Your copy of the listing must be exact and must hold no images.

INPUT RECORDS:
※

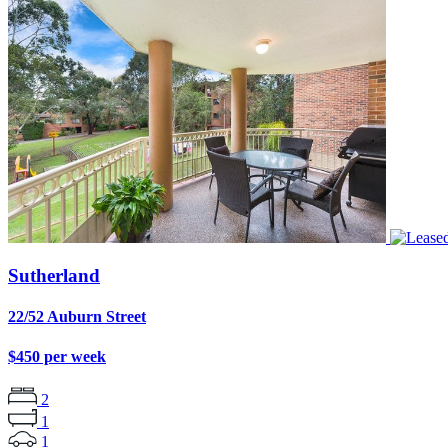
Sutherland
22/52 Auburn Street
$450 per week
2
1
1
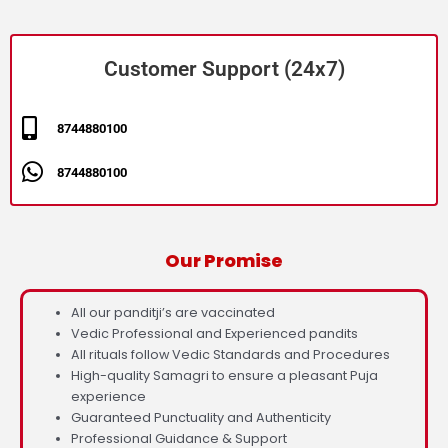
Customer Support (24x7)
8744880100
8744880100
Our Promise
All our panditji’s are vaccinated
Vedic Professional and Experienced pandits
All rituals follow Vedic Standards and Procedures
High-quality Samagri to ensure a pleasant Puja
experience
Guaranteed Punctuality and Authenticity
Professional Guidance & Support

※

EXERCISE RESPONSE:
Sutherland
22/52 Auburn Street
$450 per week
2
1
1
Customer Support (24x7)
8744880100
8744880100
Our Promise
All our panditji’s are vaccinated
Vedic Professional and Experienced pandits
All rituals follow Vedic Standards and Procedures
High-quality Samagri to ensure a pleasant Puja
experience
Guaranteed Punctuality and Authenticity
Professional Guidance & Support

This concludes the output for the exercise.